## Records for this task
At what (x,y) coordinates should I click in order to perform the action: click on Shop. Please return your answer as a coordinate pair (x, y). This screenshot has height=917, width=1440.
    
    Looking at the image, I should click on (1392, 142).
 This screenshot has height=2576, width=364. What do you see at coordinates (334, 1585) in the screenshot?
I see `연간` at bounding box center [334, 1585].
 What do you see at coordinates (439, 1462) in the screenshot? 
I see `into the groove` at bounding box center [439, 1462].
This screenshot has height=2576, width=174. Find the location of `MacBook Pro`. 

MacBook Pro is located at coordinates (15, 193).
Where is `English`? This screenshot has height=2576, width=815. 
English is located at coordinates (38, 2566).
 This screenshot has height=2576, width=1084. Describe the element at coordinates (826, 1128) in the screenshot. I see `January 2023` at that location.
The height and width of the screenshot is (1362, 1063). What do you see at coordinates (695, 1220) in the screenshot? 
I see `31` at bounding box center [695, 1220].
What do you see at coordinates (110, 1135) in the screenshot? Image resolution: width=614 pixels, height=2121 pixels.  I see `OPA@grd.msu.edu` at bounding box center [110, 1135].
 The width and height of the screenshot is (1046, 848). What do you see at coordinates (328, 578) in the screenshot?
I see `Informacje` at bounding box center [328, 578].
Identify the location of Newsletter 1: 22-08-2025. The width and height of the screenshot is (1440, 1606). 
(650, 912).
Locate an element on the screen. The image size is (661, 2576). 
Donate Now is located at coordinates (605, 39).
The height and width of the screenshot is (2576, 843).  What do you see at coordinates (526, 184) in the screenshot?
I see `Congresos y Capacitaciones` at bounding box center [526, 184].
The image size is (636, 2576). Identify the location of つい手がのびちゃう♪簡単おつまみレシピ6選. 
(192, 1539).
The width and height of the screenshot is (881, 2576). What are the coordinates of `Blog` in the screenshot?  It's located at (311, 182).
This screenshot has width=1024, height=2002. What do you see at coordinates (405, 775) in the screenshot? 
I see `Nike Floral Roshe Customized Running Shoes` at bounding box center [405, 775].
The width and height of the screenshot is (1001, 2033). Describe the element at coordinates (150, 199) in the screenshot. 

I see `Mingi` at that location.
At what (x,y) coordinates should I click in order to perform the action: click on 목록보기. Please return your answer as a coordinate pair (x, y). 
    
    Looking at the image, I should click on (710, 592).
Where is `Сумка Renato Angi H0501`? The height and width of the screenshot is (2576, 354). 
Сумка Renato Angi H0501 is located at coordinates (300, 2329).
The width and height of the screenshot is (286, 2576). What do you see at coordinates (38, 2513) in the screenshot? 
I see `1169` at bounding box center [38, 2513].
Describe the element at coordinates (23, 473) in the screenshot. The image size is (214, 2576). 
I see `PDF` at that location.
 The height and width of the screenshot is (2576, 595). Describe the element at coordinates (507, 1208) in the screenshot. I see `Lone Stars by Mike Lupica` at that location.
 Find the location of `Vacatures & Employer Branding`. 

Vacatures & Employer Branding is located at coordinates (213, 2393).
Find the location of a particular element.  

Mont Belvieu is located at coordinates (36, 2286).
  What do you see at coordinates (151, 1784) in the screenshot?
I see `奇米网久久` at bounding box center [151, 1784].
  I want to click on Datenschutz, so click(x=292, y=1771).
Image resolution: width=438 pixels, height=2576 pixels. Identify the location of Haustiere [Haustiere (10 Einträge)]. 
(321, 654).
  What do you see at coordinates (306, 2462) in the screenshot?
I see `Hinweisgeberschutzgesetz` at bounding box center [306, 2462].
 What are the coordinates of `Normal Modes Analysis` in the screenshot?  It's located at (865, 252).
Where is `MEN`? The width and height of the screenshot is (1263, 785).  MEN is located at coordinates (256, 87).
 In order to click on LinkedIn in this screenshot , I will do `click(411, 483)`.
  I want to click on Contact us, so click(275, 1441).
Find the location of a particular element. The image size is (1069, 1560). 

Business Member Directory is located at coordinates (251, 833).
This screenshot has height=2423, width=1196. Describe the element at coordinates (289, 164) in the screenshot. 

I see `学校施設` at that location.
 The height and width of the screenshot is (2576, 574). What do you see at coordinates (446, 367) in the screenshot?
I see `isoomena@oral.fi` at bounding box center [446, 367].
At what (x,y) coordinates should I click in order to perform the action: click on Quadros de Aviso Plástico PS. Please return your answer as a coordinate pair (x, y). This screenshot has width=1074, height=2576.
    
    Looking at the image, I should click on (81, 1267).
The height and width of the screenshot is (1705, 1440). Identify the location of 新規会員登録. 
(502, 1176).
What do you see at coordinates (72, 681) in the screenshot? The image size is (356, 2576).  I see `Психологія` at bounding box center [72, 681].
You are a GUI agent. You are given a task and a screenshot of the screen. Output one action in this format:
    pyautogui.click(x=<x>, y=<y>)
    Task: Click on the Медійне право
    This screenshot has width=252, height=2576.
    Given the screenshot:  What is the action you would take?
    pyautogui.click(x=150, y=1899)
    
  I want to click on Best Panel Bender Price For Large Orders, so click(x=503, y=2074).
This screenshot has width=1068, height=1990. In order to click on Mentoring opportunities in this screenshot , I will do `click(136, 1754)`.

## What you should do
An exact copy of every entry above is required.

## Answer box
At what (x,y) coordinates should I click in order to perform the action: click on Shop. Please return your answer as a coordinate pair (x, y). This screenshot has height=917, width=1440.
    
    Looking at the image, I should click on (1392, 142).
 This screenshot has height=2576, width=364. What do you see at coordinates (334, 1585) in the screenshot?
I see `연간` at bounding box center [334, 1585].
 What do you see at coordinates (439, 1462) in the screenshot? 
I see `into the groove` at bounding box center [439, 1462].
This screenshot has height=2576, width=174. Find the location of `MacBook Pro`. 

MacBook Pro is located at coordinates (15, 193).
Where is `English`? This screenshot has height=2576, width=815. 
English is located at coordinates (38, 2566).
 This screenshot has height=2576, width=1084. Describe the element at coordinates (826, 1128) in the screenshot. I see `January 2023` at that location.
The height and width of the screenshot is (1362, 1063). What do you see at coordinates (695, 1220) in the screenshot? 
I see `31` at bounding box center [695, 1220].
What do you see at coordinates (110, 1135) in the screenshot? Image resolution: width=614 pixels, height=2121 pixels.  I see `OPA@grd.msu.edu` at bounding box center [110, 1135].
 The width and height of the screenshot is (1046, 848). What do you see at coordinates (328, 578) in the screenshot?
I see `Informacje` at bounding box center [328, 578].
Identify the location of Newsletter 1: 22-08-2025. The width and height of the screenshot is (1440, 1606). 
(650, 912).
Locate an element on the screen. The image size is (661, 2576). 
Donate Now is located at coordinates (605, 39).
The height and width of the screenshot is (2576, 843).  What do you see at coordinates (526, 184) in the screenshot?
I see `Congresos y Capacitaciones` at bounding box center [526, 184].
The image size is (636, 2576). Identify the location of つい手がのびちゃう♪簡単おつまみレシピ6選. 
(192, 1539).
The width and height of the screenshot is (881, 2576). What are the coordinates of `Blog` in the screenshot?  It's located at (311, 182).
This screenshot has width=1024, height=2002. What do you see at coordinates (405, 775) in the screenshot? 
I see `Nike Floral Roshe Customized Running Shoes` at bounding box center [405, 775].
The width and height of the screenshot is (1001, 2033). Describe the element at coordinates (150, 199) in the screenshot. 

I see `Mingi` at that location.
At what (x,y) coordinates should I click in order to perform the action: click on 목록보기. Please return your answer as a coordinate pair (x, y). 
    
    Looking at the image, I should click on (710, 592).
Where is `Сумка Renato Angi H0501`? The height and width of the screenshot is (2576, 354). 
Сумка Renato Angi H0501 is located at coordinates (300, 2329).
The width and height of the screenshot is (286, 2576). What do you see at coordinates (38, 2513) in the screenshot? 
I see `1169` at bounding box center [38, 2513].
Describe the element at coordinates (23, 473) in the screenshot. The image size is (214, 2576). 
I see `PDF` at that location.
 The height and width of the screenshot is (2576, 595). Describe the element at coordinates (507, 1208) in the screenshot. I see `Lone Stars by Mike Lupica` at that location.
 Find the location of `Vacatures & Employer Branding`. 

Vacatures & Employer Branding is located at coordinates (213, 2393).
Find the location of a particular element.  

Mont Belvieu is located at coordinates (36, 2286).
  What do you see at coordinates (151, 1784) in the screenshot?
I see `奇米网久久` at bounding box center [151, 1784].
  I want to click on Datenschutz, so click(x=292, y=1771).
Image resolution: width=438 pixels, height=2576 pixels. Identify the location of Haustiere [Haustiere (10 Einträge)]. 
(321, 654).
  What do you see at coordinates (306, 2462) in the screenshot?
I see `Hinweisgeberschutzgesetz` at bounding box center [306, 2462].
 What are the coordinates of `Normal Modes Analysis` in the screenshot?  It's located at (865, 252).
Where is `MEN`? The width and height of the screenshot is (1263, 785).  MEN is located at coordinates (256, 87).
 In order to click on LinkedIn in this screenshot , I will do `click(411, 483)`.
  I want to click on Contact us, so click(275, 1441).
Find the location of a particular element. The image size is (1069, 1560). 

Business Member Directory is located at coordinates (251, 833).
This screenshot has height=2423, width=1196. Describe the element at coordinates (289, 164) in the screenshot. 

I see `学校施設` at that location.
 The height and width of the screenshot is (2576, 574). What do you see at coordinates (446, 367) in the screenshot?
I see `isoomena@oral.fi` at bounding box center [446, 367].
At what (x,y) coordinates should I click in order to perform the action: click on Quadros de Aviso Plástico PS. Please return your answer as a coordinate pair (x, y). This screenshot has width=1074, height=2576.
    
    Looking at the image, I should click on (81, 1267).
The height and width of the screenshot is (1705, 1440). Identify the location of 新規会員登録. 
(502, 1176).
What do you see at coordinates (72, 681) in the screenshot? The image size is (356, 2576).  I see `Психологія` at bounding box center [72, 681].
You are a GUI agent. You are given a task and a screenshot of the screen. Output one action in this format:
    pyautogui.click(x=<x>, y=<y>)
    Task: Click on the Медійне право
    This screenshot has width=252, height=2576.
    Given the screenshot:  What is the action you would take?
    pyautogui.click(x=150, y=1899)
    
  I want to click on Best Panel Bender Price For Large Orders, so click(x=503, y=2074).
This screenshot has width=1068, height=1990. In order to click on Mentoring opportunities in this screenshot , I will do `click(136, 1754)`.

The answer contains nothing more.